Task prompt
Your task is to set down the line containing "In order to" and every later line of the entries, word for word, including the last.

Provided data
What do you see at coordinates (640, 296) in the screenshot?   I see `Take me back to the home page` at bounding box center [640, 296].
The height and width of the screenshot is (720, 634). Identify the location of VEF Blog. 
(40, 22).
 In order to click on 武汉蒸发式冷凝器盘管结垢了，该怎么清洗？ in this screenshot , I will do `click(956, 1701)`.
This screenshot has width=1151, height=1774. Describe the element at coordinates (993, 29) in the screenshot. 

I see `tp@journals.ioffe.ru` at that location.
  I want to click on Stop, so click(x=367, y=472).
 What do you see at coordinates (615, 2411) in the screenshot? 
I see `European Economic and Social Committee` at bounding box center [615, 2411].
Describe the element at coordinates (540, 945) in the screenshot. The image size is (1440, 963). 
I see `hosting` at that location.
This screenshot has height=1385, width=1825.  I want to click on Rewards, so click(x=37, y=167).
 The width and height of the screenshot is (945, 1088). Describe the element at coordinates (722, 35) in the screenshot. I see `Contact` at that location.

Exercise result
 In order to click on 武汉蒸发式冷凝器盘管结垢了，该怎么清洗？ in this screenshot , I will do `click(956, 1701)`.
This screenshot has width=1151, height=1774. Describe the element at coordinates (993, 29) in the screenshot. 

I see `tp@journals.ioffe.ru` at that location.
  I want to click on Stop, so click(x=367, y=472).
 What do you see at coordinates (615, 2411) in the screenshot? 
I see `European Economic and Social Committee` at bounding box center [615, 2411].
Describe the element at coordinates (540, 945) in the screenshot. The image size is (1440, 963). 
I see `hosting` at that location.
This screenshot has height=1385, width=1825.  I want to click on Rewards, so click(x=37, y=167).
 The width and height of the screenshot is (945, 1088). Describe the element at coordinates (722, 35) in the screenshot. I see `Contact` at that location.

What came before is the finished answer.